Input [batch, seq_len, embed_dim]
  -> Optional projection to hidden_size
  -> Stack N blocks (via block_builder callback)
  -> Final LayerNorm
  -> Output extraction (last_timestep / all / mean_pool)

Vision Model

Input [batch, channels, height, width]
  -> Patch embedding
  -> Stack N blocks (via block_builder callback)
  -> Final LayerNorm
  -> Pooling (cls_token / mean_pool)
  -> Optional classifier head

Usage

# Build a sequence model with custom blocks
model = ModelBuilder.build_sequence_model(
  embed_dim: 287,
  hidden_size: 256,
  num_layers: 4,
  block_builder: fn input, opts -> MyBlock.layer(input, opts) end
)

Design

Generalizes the pattern from Edifice.SSM.Common.build_model/2 to work with any block type (SSM, attention, MLP mixer, etc.).

Summary

Functions

Build a sequence processing model.

Build a vision model with patch embedding.

Functions

build_sequence_model(opts)

@spec build_sequence_model(keyword()) :: Axon.t()

Build a sequence processing model.

Options

  • :embed_dim - Input embedding dimension (required)
  • :hidden_size - Internal hidden dimension (default: embed_dim)
  • :num_layers - Number of blocks to stack (required)
  • :block_builder - Function (input, opts) -> Axon.t() that builds one block (required)
  • :seq_len - Expected sequence length for JIT optimization (default: 60)
  • :output_mode - Output extraction: :last_timestep, :all, :mean_pool (default: :last_timestep)
  • :final_norm - Whether to apply final layer norm (default: true)
  • :dropout - Dropout rate between blocks (default: 0.0)

Returns

An Axon model.

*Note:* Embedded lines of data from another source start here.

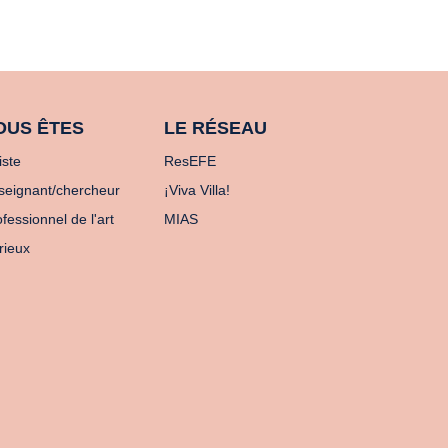
OUS ÊTES
LE RÉSEAU
iste
ResEFE
seignant/chercheur
¡Viva Villa!
fessionnel de l'art
MIAS
rieux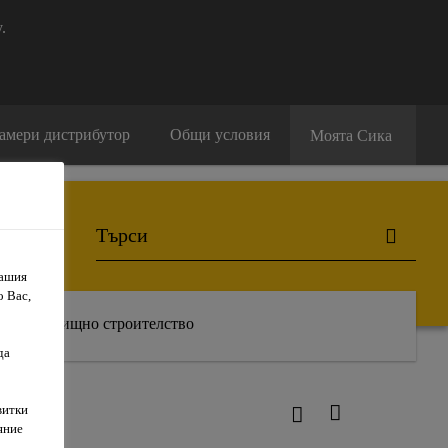
.
амери дистрибутор
Общи условия
Моята Сика
Вашия
о Вас,
Жилищно строителство
да
витки
яние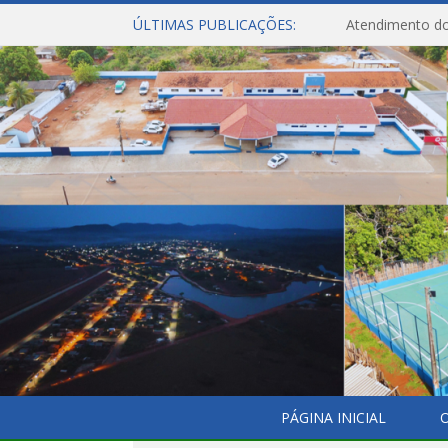
ÚLTIMAS PUBLICAÇÕES:
Atendimento do
PÁGINA INICIAL
O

Output shape depends on :output_mode:

  • :last_timestep -> [batch, hidden_size]
  • :all -> [batch, seq_len, hidden_size]
  • :mean_pool -> [batch, hidden_size]

build_vision_model(opts)

@spec build_vision_model(keyword()) :: Axon.t()

Build a vision model with patch embedding.

Options

  • :image_size - Input image size (square, default: 224)
  • :patch_size - Patch size (default: 16)
  • :in_channels - Number of input channels (default: 3)
  • :hidden_size - Hidden dimension (required)
  • :num_layers - Number of blocks to stack (required)
  • :block_builder - Function (input, opts) -> Axon.t() that builds one block (required)
  • :num_classes - If provided, adds a classifier head
  • :output_mode - Pooling mode: :mean_pool, :cls_token (default: :mean_pool)
  • :final_norm - Whether to apply final layer norm (default: true)

Returns

An Axon model outputting [batch, hidden_size] or [batch, num_classes].